“Discipline your children while there is hope, otherwise you will ruin their lives.” Prov. 19:18
- Put your child’s happiness first as the guiding value in your home
Parenting Insights:
- Happiness is a transitory, conditional, feeling based on circumstances, it is not a value, therefore, we should not strive to build a parental relationship based on it.
- Children need parents who are Christ-centered and mature enough to make decisions based on what is best for the child, not on what will make the child happy.
Going Deeper:
- Recall a time when your parents made a decision that went against what would have made you happy.
- Recall a time when you had to make a decision for your child that did not make him or her happy.
- Recall a time when you made a decision for your child on the basis his or her happiness against your better judgment.
- Make your child the focus of your marital relationship
Parenting Insights:
- The primary relationship in the home is the parent’s marital relationship
- A child-focused family puts anxiety on the child and takes attention away from the primary relationship in the home
Going Deeper:
- Can you identify the triangles in your family of origin?
- Has your family become a child- focused family?
- Do things for your child that he can do for himself
Parenting Insights:
- The test of successful parenting is how well we have prepared our children to be independent, self-sufficient adults.
- The more you do for your children that they can do for themselves, the more dependent and incompetent you make them.
- The only way to nurture responsible, independent children is to give them responsibility and then hold them accountable.
Going Deeper:
- Can you discern “over-involved” behaviors on your part?
- What do you imagine will be the consequences to you and your child if this pattern continues?
- Map out your child’s life based on your own dreams and aspirations
Parenting Insights:
- Mapping out your child’s life based on your self-worth, dreams, personal reputation, and personal hopes in their children rob them of their destiny.
- Your job as a parent is to rear a child who will have the capacity to be his or her own person.
Going Deeper:
- Share a story about your own parents’ expectations of you as a child.
- Share a story of a time when you “failed” at something that your parents expected of you.
- Get involved in fights between siblings
Parenting Insights:
- Parents who interfere in the developing sibling relationship of their children run the risk of alienating them from one another and keeping their relationship from developing.
- Parents need to raise their tolerance level for appropriate sibling conflict and stay out of the emerging relationships between their children.
Going Deeper:
- What are the five top things your kids fight about?

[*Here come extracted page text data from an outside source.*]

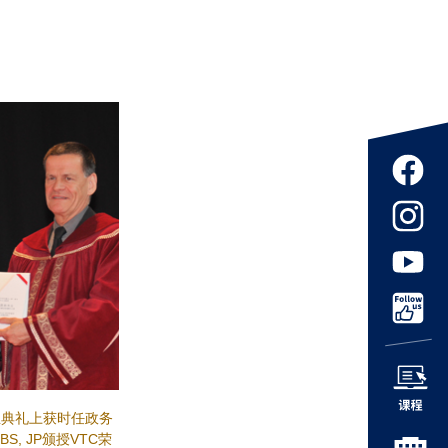
业典礼上获时任政务
BS, JP颁授VTC荣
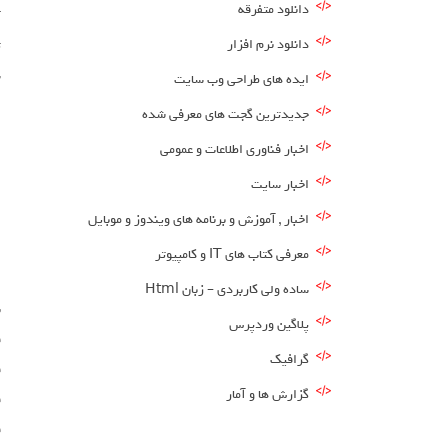
دانلود متفرقه
دانلود نرم افزار
س
ایده های طراحی وب سایت
جدیدترین گجت های معرفی شده
اخبار فناوری اطلاعات و عمومی
اخبار سایت
اخبار , آموزش و برنامه های ویندوز و موبایل
معرفی کتاب های IT و کامپیوتر
ساده ولی کاربردی – زبان Html
ن
پلاگین وردپرس
ق
گرافیک
ق
گزارش ها و آمار
ق
ق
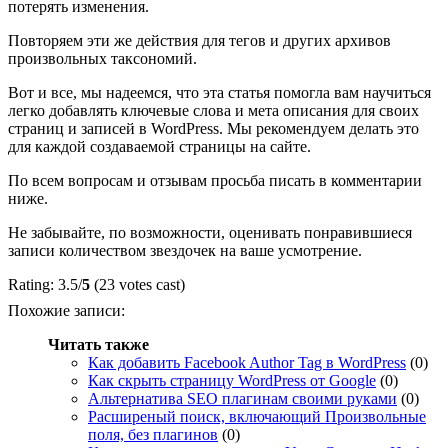
потерять изменения.
Повторяем эти же действия для тегов и других архивов
произвольных таксономий.
Вот и все, мы надеемся, что эта статья помогла вам научиться
легко добавлять ключевые слова и мета описания для своих
страниц и записей в WordPress. Мы рекомендуем делать это
для каждой создаваемой страницы на сайте.
По всем вопросам и отзывам просьба писать в комментарии
ниже.
Не забывайте, по возможности, оценивать понравившиеся
записи количеством звездочек на ваше усмотрение.
Rating: 3.5/
5
(23 votes cast)
Похожие записи:
Читать также
Как добавить Facebook Author Tag в WordPress
(0)
Как скрыть страницу WordPress от Google
(0)
Альтернатива SEO плагинам своими руками
(0)
Расширеный поиск, включающий Произвольные
поля, без плагинов
(0)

- If you don’t intervene in your kid’s conflict, what do think will happen?
- Argue with your child
Parenting Insights:
- When you argue with your child you abdicate your parental role.
- When you argue with your child you teach him that he has the right to question your judgment and decisions every time.
- You are the parent; you have more rights and responsibilities for your child’s well-being.
Going Deeper:
- Identify a time and circumstance in which you and your child argued.
- What do you commonly argue about?
- Is the pattern in your family one where the children argue with one parent but not the other? What does that say?
- Call on your spouse to be the disciplinarian
Parenting Insights:
- Calling on your spouse to be the family disciplinarian teaches the children that you, the parent, have no authority or power over the child.
- Calling on your spouse to be the disciplinarian keeps your family in a perpetual triangle.
- When children know that their parents are in charge it provides a sense of security and a moral center for their world.
- The parent who is present at the time of misbehavior or infraction is the parent who must administer the discipline.
Going Deeper:
- Do you tend to call on your spouse to be the disciplinarian?
- Why do make your spouse the disciplinarian?
- Over-praise your child
Parenting Insight:
- Over-praising a child can do more harm than good.
- The “everyone gets a trophy” mentality ignores poor behavior, which can tempt children to children cheat and lie. They become unable to handle life’s difficulties.
- Praise should be specific and more about effort than ability.
Going Deeper:
- Do you over-praise your child in an effort to bolster their self-esteem?
- Are your kids involved in sports, clubs, etc. that promote the “everyone gets a trophy” mentality?
- Insulate your child from risk
Parenting Insights:
- Rescuing your kids too quickly and not letting them solve problems on their own prevents them from experiencing normal failures or pain (a breakup or a skinned knee), which can develop into anxiety, arrogant attitude, or low self-esteem.
Going Deeper:
- Are you a “helicopter” parent?
- Identify a time that you rescued your child rather than let him suffer the consequences of his behavior.
- Spoil your child
Parenting Insights:
- Consistently giving a child what he wants rather than what he needs leads to excessive, self-centered, and immature behavior. It includes lack of consideration for other people, recurrent temper tantrums, an inability to delay gratification, and demanding or manipulating to get his own way.
- Spoiling a child is the failure of the parents to enforce consistent, age-appropriate limits.
Going Deeper:
- Are you guilty of spoiling your child? What do you think is your motive?
- Do you observe excessive, self-centered, and immature behavior in any of your children?